Return every line below in which "cell" appears.

▶ **Bounding box prediction data**:
===

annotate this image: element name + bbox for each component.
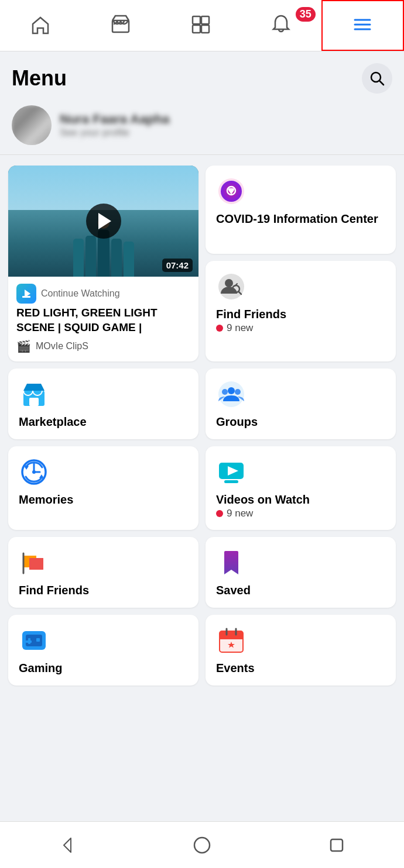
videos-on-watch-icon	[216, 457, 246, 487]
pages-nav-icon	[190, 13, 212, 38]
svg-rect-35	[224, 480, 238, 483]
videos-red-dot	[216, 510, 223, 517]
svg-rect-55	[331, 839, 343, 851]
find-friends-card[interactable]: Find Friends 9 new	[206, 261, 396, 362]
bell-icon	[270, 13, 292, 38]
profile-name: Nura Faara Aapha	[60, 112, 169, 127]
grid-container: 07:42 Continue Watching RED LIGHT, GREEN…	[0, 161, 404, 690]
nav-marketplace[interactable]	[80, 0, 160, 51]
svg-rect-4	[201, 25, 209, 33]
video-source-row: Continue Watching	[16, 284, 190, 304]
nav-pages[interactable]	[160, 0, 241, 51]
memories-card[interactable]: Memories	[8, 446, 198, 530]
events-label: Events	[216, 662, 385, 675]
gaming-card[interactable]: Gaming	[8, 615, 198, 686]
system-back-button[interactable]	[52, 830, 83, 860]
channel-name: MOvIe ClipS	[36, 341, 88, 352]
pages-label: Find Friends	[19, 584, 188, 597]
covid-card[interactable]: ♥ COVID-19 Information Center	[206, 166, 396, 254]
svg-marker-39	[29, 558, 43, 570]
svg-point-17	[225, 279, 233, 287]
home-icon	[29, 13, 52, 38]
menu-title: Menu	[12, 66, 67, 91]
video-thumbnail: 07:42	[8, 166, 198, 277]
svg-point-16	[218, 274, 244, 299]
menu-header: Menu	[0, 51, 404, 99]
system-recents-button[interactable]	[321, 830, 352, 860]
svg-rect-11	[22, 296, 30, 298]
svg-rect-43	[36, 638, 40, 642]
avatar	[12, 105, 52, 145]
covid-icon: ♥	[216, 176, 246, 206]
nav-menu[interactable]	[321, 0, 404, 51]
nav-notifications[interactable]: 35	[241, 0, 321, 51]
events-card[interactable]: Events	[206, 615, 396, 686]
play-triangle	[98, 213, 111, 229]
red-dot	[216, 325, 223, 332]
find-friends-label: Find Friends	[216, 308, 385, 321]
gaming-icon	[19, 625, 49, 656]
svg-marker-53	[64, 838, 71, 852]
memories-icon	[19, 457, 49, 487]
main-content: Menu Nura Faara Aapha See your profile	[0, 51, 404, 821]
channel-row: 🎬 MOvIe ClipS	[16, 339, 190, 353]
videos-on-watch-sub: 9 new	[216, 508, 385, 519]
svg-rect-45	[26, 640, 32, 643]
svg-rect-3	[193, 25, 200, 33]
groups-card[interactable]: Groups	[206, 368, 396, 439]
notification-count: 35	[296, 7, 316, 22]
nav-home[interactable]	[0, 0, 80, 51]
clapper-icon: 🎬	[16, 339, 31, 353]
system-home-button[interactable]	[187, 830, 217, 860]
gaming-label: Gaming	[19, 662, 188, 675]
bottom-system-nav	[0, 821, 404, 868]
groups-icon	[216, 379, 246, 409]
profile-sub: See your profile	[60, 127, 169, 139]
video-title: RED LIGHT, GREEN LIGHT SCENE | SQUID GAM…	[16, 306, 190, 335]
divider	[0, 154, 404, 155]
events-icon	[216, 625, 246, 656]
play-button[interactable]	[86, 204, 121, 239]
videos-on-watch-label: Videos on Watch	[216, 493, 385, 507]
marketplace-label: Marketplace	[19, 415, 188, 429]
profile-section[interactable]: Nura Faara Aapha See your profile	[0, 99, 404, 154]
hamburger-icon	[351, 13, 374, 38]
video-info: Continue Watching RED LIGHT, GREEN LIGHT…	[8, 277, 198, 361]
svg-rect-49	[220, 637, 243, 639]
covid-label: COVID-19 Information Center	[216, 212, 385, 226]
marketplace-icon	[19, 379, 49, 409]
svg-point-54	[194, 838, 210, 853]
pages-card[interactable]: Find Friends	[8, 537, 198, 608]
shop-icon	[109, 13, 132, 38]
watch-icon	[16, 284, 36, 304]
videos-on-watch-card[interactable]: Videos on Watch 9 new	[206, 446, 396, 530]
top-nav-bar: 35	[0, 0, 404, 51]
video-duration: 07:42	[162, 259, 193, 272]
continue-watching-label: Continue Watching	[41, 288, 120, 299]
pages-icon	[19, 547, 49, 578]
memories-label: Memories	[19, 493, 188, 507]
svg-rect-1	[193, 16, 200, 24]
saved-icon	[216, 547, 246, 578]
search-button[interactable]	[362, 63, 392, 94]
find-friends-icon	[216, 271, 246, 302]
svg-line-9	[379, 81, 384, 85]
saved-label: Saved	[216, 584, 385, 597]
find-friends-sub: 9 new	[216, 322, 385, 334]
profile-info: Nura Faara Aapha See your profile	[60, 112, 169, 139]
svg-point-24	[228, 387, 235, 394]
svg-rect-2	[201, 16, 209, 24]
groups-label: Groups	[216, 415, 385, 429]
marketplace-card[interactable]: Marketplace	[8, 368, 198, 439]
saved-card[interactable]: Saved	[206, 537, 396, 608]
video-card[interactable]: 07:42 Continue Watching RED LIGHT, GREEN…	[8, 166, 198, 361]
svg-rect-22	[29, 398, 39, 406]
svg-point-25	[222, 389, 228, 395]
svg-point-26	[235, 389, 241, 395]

===

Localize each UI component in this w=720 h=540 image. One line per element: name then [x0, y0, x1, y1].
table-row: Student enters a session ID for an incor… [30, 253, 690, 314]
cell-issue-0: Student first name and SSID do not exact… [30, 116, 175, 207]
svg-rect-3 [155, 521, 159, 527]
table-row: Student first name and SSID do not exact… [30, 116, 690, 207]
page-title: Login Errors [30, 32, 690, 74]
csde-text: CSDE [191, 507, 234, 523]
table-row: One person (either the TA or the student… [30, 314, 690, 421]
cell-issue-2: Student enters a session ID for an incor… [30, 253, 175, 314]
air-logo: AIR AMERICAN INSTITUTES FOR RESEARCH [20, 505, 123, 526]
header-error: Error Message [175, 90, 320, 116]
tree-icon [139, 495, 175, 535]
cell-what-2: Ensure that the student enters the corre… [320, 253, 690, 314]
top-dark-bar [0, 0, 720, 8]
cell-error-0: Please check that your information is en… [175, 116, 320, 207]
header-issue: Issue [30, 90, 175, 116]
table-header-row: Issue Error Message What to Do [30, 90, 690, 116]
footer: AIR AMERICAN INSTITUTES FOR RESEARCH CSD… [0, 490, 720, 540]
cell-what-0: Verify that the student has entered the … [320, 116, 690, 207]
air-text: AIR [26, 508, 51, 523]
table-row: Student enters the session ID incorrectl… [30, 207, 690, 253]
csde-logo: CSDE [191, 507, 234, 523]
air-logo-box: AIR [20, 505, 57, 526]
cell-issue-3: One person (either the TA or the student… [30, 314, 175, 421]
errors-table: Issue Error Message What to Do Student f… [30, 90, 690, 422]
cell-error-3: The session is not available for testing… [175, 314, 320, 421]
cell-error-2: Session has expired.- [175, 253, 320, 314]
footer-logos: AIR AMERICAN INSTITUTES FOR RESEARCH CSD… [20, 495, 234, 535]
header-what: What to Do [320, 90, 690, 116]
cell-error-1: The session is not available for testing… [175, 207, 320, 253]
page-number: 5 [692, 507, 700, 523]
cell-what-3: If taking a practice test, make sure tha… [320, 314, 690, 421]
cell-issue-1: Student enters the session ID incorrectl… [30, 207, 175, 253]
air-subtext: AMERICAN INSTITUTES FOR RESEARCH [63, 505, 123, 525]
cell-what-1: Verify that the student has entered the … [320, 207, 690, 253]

===

▶ **Answer below**:
cell-issue-0: Student first name and SSID do not exact… [30, 116, 175, 207]
cell-issue-2: Student enters a session ID for an incor… [30, 253, 175, 314]
cell-what-2: Ensure that the student enters the corre… [320, 253, 690, 314]
cell-error-0: Please check that your information is en… [175, 116, 320, 207]
cell-what-0: Verify that the student has entered the … [320, 116, 690, 207]
cell-issue-3: One person (either the TA or the student… [30, 314, 175, 421]
cell-error-3: The session is not available for testing… [175, 314, 320, 421]
cell-error-2: Session has expired.- [175, 253, 320, 314]
cell-error-1: The session is not available for testing… [175, 207, 320, 253]
cell-what-3: If taking a practice test, make sure tha… [320, 314, 690, 421]
cell-issue-1: Student enters the session ID incorrectl… [30, 207, 175, 253]
cell-what-1: Verify that the student has entered the … [320, 207, 690, 253]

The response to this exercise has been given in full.